Malicious NPM package uses Unicode steganography to evade detection

A malicious package in the Node Package Manager index uses invisible Unicode characters to hide malicious code and Google Calendar links to host the URL for the command-and-control location.

The package, named os-info-checker-es6, appears as an information utility and has been downloaded more than 1,000 times since the beginning of the month.

Researchers at Veracode, a code security assessment company, found that the first version of the package was added to the Node Package Manager (NPM) index on March 19 and was benign, as it only collected operating system information from the host.

The author added modifications a few days later to include platform-specific binaries and obfuscated install scripts.

On May 7, a new version of the package was published, which featured code for “a sophisticated C2 (command-and-control) mechanism” that delivers the final payload.

The latest version of ‘os-info-checker-es6’ available on npm at the time of writing is v1.0.8 and it is malicious, Veracode warns.

Furthermore, the package is listed as a dependency for four other NPM packages: skip-tot, vue-dev-serverr, vue-dummyy, and ‘vue-bit – all pose as accessibility and developer platform engineering tools.

It is unclear if or how these packages are promoted by the threat actor.

Unicode steganography

In the malicious version, the attacker embedded data in what appeared to be a ‘|’ string. However, the vertical bar is followed by a long sequence of invisible Unicode characters from the Variation Selectors Supplement range (U+E0100 to U+E01EF).

These Unicode characters are normally modifiers, typically used “to provide specific glyph variations in complex scripts.” In this case, their role is to facilitate text-based steganography – hiding information in other data.

Veracode decoded and deobfuscated the string to find a payload for a sophisticated C2 mechanism that relied on a Google Calendar short link to reach the location hosting the final payload.
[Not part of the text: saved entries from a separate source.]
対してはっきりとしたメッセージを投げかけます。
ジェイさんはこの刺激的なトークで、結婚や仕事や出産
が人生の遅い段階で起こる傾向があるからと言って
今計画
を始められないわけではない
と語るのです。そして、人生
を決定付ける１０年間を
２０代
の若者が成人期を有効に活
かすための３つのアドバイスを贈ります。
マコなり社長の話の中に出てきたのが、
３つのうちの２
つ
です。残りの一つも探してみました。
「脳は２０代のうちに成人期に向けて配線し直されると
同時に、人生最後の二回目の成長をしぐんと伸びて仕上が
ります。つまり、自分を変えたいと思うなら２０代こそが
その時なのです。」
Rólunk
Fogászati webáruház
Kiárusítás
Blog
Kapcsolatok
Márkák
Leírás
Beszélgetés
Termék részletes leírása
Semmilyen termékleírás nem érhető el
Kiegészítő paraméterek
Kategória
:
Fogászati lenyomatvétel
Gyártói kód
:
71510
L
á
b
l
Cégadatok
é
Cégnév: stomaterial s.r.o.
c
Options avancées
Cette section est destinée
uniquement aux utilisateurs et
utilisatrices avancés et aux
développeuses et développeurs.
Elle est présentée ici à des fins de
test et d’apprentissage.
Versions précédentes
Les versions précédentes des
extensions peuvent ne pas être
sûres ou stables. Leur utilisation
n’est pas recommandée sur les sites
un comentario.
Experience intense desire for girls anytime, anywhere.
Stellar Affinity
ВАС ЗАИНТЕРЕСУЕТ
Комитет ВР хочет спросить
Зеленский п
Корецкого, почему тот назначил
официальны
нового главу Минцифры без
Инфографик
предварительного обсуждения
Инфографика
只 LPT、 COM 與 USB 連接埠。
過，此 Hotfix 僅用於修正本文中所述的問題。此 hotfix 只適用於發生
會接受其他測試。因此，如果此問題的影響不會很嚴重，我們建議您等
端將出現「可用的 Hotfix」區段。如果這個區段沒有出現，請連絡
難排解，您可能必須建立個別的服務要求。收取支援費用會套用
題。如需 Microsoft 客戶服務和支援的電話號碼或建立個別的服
The researcher explain that after fetching the Google Calendar link, a set of redirects are checked until it receives a HTTP 200 OK response for the request.
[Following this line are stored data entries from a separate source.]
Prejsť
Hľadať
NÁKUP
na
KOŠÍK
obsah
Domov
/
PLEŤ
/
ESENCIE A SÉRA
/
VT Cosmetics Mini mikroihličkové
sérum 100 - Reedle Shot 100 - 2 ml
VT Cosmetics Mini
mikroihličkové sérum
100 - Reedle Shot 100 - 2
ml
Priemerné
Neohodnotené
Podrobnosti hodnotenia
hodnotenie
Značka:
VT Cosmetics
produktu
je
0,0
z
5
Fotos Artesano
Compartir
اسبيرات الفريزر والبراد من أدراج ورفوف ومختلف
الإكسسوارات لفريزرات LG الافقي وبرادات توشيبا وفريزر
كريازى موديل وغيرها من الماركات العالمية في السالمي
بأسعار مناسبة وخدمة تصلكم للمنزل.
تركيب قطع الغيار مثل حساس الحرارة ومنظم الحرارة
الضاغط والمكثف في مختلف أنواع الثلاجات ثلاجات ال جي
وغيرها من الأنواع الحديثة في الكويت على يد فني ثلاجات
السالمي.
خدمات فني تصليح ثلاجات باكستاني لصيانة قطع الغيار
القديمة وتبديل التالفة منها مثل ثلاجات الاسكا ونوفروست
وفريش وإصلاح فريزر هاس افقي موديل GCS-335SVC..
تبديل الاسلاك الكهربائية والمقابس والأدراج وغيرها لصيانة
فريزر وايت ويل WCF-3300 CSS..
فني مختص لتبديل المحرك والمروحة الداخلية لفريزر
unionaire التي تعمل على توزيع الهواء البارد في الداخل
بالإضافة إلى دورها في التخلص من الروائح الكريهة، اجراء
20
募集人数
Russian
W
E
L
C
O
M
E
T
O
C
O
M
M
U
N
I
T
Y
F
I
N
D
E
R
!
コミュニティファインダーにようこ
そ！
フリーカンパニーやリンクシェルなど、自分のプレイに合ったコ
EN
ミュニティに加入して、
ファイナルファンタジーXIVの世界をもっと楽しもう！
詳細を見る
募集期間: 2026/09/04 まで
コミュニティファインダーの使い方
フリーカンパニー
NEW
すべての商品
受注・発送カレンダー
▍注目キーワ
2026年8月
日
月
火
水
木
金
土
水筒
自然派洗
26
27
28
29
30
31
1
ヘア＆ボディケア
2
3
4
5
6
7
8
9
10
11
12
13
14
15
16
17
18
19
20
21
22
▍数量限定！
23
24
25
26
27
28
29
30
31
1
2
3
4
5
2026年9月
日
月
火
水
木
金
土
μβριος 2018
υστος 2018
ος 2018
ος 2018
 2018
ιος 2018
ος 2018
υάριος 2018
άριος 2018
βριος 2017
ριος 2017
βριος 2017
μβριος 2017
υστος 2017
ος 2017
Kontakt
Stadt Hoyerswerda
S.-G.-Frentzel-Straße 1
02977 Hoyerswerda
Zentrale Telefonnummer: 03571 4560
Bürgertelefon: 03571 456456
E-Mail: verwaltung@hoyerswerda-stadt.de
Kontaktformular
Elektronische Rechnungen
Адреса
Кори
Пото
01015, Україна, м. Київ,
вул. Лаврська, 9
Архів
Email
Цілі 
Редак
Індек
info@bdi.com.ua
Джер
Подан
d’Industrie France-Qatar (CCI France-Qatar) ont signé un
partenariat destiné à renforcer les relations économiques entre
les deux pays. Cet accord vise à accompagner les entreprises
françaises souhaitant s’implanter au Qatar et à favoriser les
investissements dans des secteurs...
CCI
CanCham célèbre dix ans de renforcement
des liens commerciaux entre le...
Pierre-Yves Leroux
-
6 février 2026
It then scrapes a data-base-title attribute from the event’s HTML page, which holds a base64-encoded URL pointing to the final payload.

Using a function called ymmogvj, the URL is decoded to get a malware payload. The researchers say that the request expects a base- encoded stage-2 malware payload in the response body, and likely an initialization vector and a secret key in the HTTP headers – an indication of possible encryption of the final payload.

Veracode also found that the payload is also executed using eval(). The script includes a simple persistence mechanism in the system’s temporary directory, which prevents multiple instances running at the same time.

At the time of analysis, the researchers could not retrieve the final payload, suggesting that the campaign could be on hold or still in an early stage.

Despite Veracode reporting its findings to NPM, the suspicious packages are still present on the platform.